*Supplied information*:
⁂

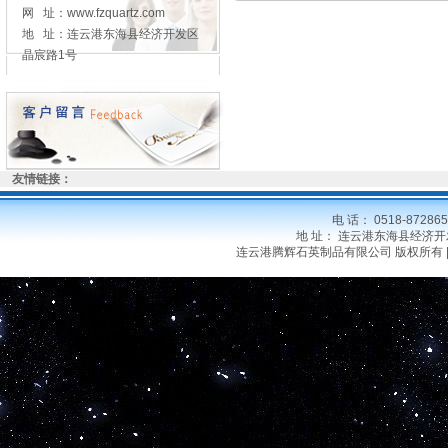
网 址：www.fzquartz.com
地 址：连云港东海县经济开发区
晶宸路1号
友情链接：
电 话： 0518-8728
地 址： 连云港东海县经济开发区晶
连云港腾辉石英制品有限公司 版权所有 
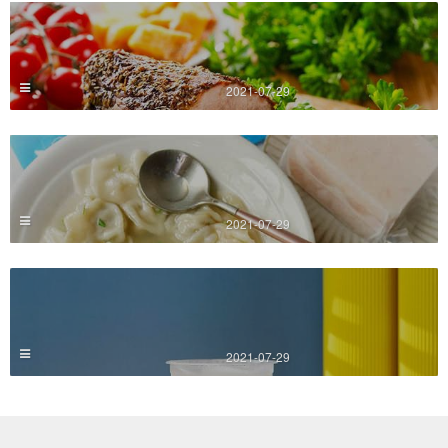
2021-07-29
2021-07-29
2021-07-29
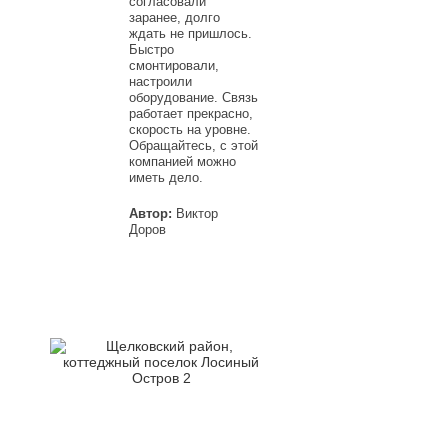
согласовали
заранее, долго
ждать не пришлось.
Быстро
смонтировали,
настроили
оборудование. Связь
работает прекрасно,
скорость на уровне.
Обращайтесь, с этой
компанией можно
иметь дело.
Автор:
Виктор
Доров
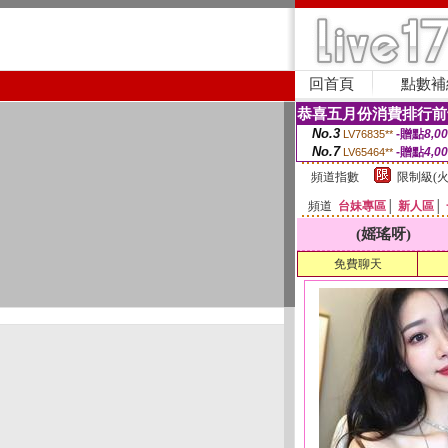
回首頁
點數補
恭喜五月份消費排行前
No.3
-贈點
8,0
LV76835**
No.7
-贈點
4,0
LV65464**
頻道指數
限制級(火
頻道
台妹專區
│
新人區
│
(媱瑤呀)
免費聊天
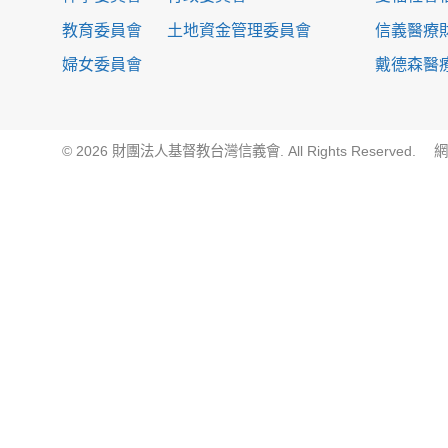
教育委員會
土地資金管理委員會
信義醫療
婦女委員會
戴德森醫
© 2026 財團法人基督教台灣信義會. All Rights Reserved.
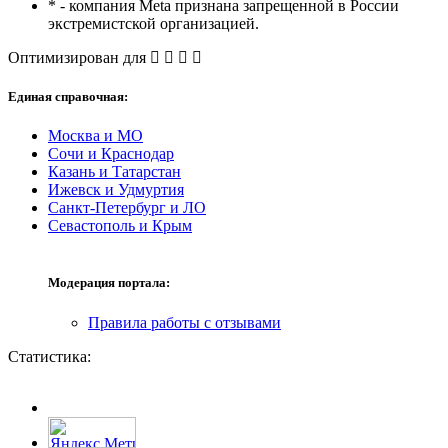
* - компания Meta признана запрещенной в России
экстремистской организацией.
Оптимизирован для
Единая справочная:
Москва и МО
Сочи и Краснодар
Казань и Татарстан
Ижевск и Удмуртия
Санкт-Петербург и ЛО
Севастополь и Крым
Модерация портала:
Правила работы с отзывами
Статистика:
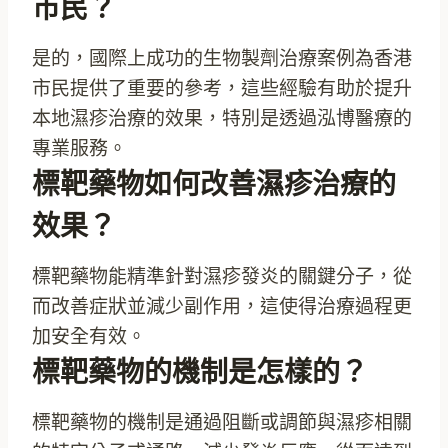
市民？
是的，國際上成功的生物製劑治療案例為香港
市民提供了重要的參考，這些經驗有助於提升
本地濕疹治療的效果，特別是透過泓博醫療的
專業服務。
標靶藥物如何改善濕疹治療的
效果？
標靶藥物能精準針對濕疹發炎的關鍵分子，從
而改善症狀並減少副作用，這使得治療過程更
加安全有效。
標靶藥物的機制是怎樣的？
標靶藥物的機制是通過阻斷或調節與濕疹相關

⁂

*Brief*: Set down each entry again exactly as written. Pictures stay out.

*Output*:
网 址：www.fzquartz.com
地 址：连云港东海县经济开发区
晶宸路1号
友情链接：
电 话： 0518-8728
地 址： 连云港东海县经济开发区晶
连云港腾辉石英制品有限公司 版权所有 
2021-07-29
2021-07-29
2021-07-29
согласовали
заранее, долго
ждать не пришлось.
Быстро
смонтировали,
настроили
оборудование. Связь
работает прекрасно,
скорость на уровне.
Обращайтесь, с этой
компанией можно
иметь дело.
Автор:
Виктор
Доров
回首頁
點數補
恭喜五月份消費排行前
No.3
-贈點
8,0
LV76835**
No.7
-贈點
4,0
LV65464**
頻道指數
限制級(火
頻道
台妹專區
│
新人區
│
(媱瑤呀)
免費聊天
教育委員會
土地資金管理委員會
信義醫療
婦女委員會
戴德森醫
© 2026 財團法人基督教台灣信義會. All Rights Reserved.
* - компания Meta признана запрещенной в России
экстремистской организацией.
Оптимизирован для
Единая справочная:
Москва и МО
Сочи и Краснодар
Казань и Татарстан
Ижевск и Удмуртия
Санкт-Петербург и ЛО
Севастополь и Крым
Модерация портала:
Правила работы с отзывами
Статистика:
市民？
是的，國際上成功的生物製劑治療案例為香港
市民提供了重要的參考，這些經驗有助於提升
本地濕疹治療的效果，特別是透過泓博醫療的
專業服務。
標靶藥物如何改善濕疹治療的
效果？
標靶藥物能精準針對濕疹發炎的關鍵分子，從
而改善症狀並減少副作用，這使得治療過程更
加安全有效。
標靶藥物的機制是怎樣的？
標靶藥物的機制是通過阻斷或調節與濕疹相關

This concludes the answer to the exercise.